Task statement: A bare number is the expected answer: the count of lines in the records that contain the word "Larín".
-- Extracted records follows --
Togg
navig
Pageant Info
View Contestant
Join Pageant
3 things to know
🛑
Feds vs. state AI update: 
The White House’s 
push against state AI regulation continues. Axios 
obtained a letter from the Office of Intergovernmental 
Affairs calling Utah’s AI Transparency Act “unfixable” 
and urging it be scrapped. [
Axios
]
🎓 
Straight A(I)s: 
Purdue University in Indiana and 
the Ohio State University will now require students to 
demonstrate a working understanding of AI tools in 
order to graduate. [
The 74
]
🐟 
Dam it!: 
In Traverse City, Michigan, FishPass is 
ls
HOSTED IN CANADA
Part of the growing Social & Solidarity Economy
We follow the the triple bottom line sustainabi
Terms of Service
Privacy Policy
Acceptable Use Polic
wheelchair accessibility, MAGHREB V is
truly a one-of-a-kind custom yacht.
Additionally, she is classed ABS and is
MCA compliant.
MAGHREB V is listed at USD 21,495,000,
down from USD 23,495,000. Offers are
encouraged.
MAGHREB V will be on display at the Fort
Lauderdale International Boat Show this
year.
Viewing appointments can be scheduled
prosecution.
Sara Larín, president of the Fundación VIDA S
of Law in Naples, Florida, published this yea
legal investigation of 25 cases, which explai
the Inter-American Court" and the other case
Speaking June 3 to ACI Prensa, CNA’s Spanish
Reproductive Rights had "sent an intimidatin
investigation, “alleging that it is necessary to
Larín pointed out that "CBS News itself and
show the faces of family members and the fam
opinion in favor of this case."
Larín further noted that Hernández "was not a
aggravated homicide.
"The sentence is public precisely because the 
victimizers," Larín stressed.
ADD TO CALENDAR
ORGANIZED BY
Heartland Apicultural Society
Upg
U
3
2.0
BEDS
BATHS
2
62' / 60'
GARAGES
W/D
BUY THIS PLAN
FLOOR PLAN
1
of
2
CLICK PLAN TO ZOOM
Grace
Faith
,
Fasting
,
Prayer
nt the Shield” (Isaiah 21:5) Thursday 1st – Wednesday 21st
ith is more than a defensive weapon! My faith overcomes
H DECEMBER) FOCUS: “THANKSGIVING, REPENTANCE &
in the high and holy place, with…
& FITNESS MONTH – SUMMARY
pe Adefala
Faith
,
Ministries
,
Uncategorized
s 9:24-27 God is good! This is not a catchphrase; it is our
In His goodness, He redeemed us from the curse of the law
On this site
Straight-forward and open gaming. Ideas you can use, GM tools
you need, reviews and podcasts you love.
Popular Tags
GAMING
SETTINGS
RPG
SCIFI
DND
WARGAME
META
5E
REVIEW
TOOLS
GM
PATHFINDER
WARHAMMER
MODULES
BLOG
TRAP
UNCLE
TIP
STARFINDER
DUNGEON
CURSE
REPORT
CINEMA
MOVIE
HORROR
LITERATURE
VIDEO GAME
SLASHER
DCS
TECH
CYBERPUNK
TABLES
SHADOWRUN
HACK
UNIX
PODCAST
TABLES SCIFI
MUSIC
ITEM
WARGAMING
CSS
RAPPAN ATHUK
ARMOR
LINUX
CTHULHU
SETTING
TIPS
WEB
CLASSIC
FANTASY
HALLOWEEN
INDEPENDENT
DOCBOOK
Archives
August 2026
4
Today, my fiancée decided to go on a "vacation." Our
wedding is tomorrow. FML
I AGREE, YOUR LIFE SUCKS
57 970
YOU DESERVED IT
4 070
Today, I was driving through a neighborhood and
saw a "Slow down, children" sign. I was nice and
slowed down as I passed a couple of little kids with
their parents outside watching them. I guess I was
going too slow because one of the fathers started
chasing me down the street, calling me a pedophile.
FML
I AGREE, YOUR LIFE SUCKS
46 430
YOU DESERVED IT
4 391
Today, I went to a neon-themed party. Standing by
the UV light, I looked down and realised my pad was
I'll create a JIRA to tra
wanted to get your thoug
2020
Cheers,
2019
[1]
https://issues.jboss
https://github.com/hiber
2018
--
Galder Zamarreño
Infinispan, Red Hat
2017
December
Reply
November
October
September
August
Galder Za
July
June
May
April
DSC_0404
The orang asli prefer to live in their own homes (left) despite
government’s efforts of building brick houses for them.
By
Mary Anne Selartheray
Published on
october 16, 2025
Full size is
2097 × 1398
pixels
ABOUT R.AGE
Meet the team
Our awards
-- Extracted records concluded --
Result of this exercise: 4